[Records from a data source]
-----
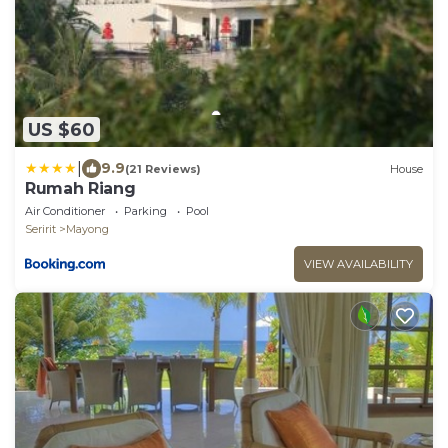
US $60
|
9.9
(21 Reviews)
House
Rumah Riang
Air Conditioner
Parking
Pool
Seririt
Mayong
VIEW AVAILABILITY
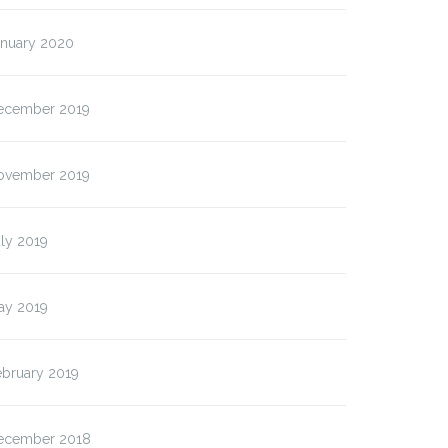
anuary 2020
ecember 2019
ovember 2019
ly 2019
ay 2019
ebruary 2019
ecember 2018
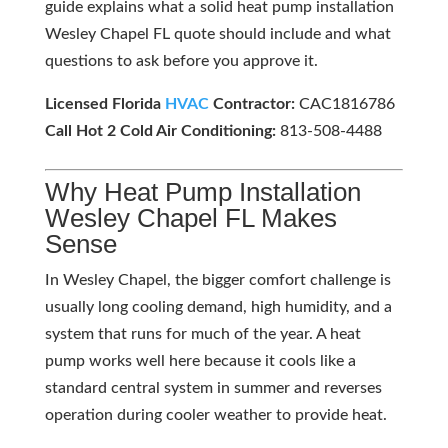
guide explains what a solid heat pump installation
Wesley Chapel FL quote should include and what
questions to ask before you approve it.
Licensed Florida
HVAC
Contractor:
CAC1816786
Call Hot 2 Cold Air Conditioning:
813-508-4488
Why Heat Pump Installation
Wesley Chapel FL Makes
Sense
In Wesley Chapel, the bigger comfort challenge is
usually long cooling demand, high humidity, and a
system that runs for much of the year. A heat
pump works well here because it cools like a
standard central system in summer and reverses
operation during cooler weather to provide heat.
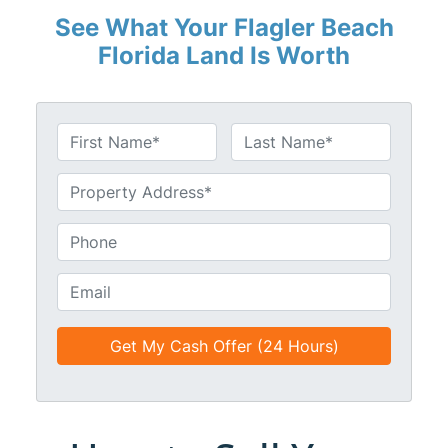
See What Your Flagler Beach
Florida Land Is Worth
N
a
First
Last
m
U
e
n
*
t
P
i
h
t
o
E
l
n
m
e
e
a
d
*
i
*
l
*
*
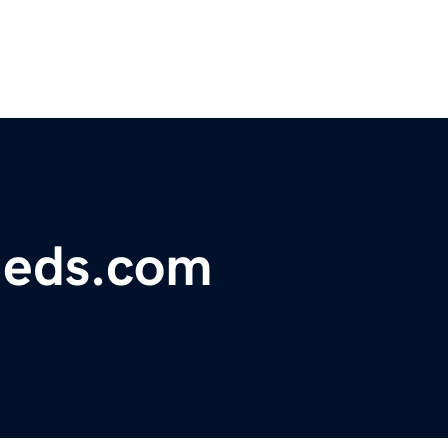
fieds.com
-----
Reproduce every record above exactly, omitting the pictures.

▶ Reply
US $60
|
9.9
(21 Reviews)
House
Rumah Riang
Air Conditioner
Parking
Pool
Seririt
Mayong
VIEW AVAILABILITY
anuary 2020
ecember 2019
ovember 2019
ly 2019
ay 2019
ebruary 2019
ecember 2018
guide explains what a solid heat pump installation
Wesley Chapel FL quote should include and what
questions to ask before you approve it.
Licensed Florida
HVAC
Contractor:
CAC1816786
Call Hot 2 Cold Air Conditioning:
813-508-4488
Why Heat Pump Installation
Wesley Chapel FL Makes
Sense
In Wesley Chapel, the bigger comfort challenge is
usually long cooling demand, high humidity, and a
system that runs for much of the year. A heat
pump works well here because it cools like a
standard central system in summer and reverses
operation during cooler weather to provide heat.
See What Your Flagler Beach
Florida Land Is Worth
N
a
First
Last
m
U
e
n
*
t
P
i
h
t
o
E
l
n
m
e
e
a
d
*
i
*
l
*
*
fieds.com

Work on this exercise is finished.